** Opening Material supplied block **

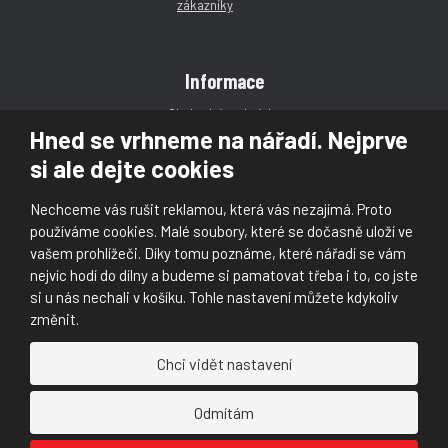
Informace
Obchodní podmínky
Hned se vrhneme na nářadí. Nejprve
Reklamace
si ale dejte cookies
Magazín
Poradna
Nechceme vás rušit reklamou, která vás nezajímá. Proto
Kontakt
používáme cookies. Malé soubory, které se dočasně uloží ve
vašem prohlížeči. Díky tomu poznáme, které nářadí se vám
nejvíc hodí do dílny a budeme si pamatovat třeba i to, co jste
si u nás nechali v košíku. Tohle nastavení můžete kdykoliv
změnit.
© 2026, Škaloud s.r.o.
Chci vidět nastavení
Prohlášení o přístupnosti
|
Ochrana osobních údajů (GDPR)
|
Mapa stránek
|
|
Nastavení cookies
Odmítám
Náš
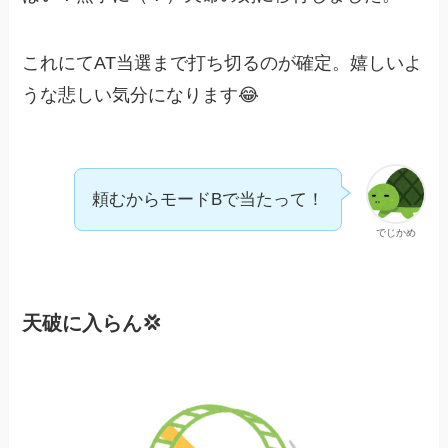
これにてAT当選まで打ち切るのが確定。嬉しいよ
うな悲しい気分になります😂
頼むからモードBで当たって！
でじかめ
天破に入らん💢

** Closing Material supplied block **
** Opening Material supplied block **

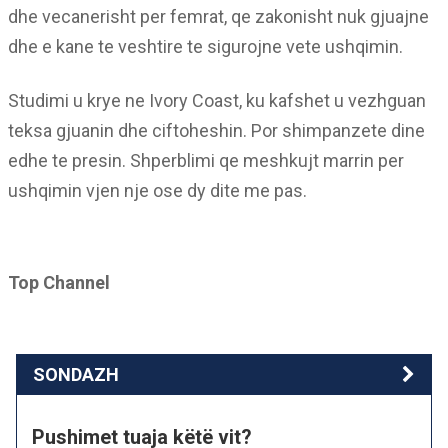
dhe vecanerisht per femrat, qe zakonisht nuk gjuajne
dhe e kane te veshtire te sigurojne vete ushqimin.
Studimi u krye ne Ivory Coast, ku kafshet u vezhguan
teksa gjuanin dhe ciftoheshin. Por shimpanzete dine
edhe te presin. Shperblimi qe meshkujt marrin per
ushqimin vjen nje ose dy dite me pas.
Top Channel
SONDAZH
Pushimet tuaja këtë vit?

** Closing Material supplied block **

→ What to produce
Determine how many lines above contain the string "ushqimin". Give only that number.

→ Completed task
2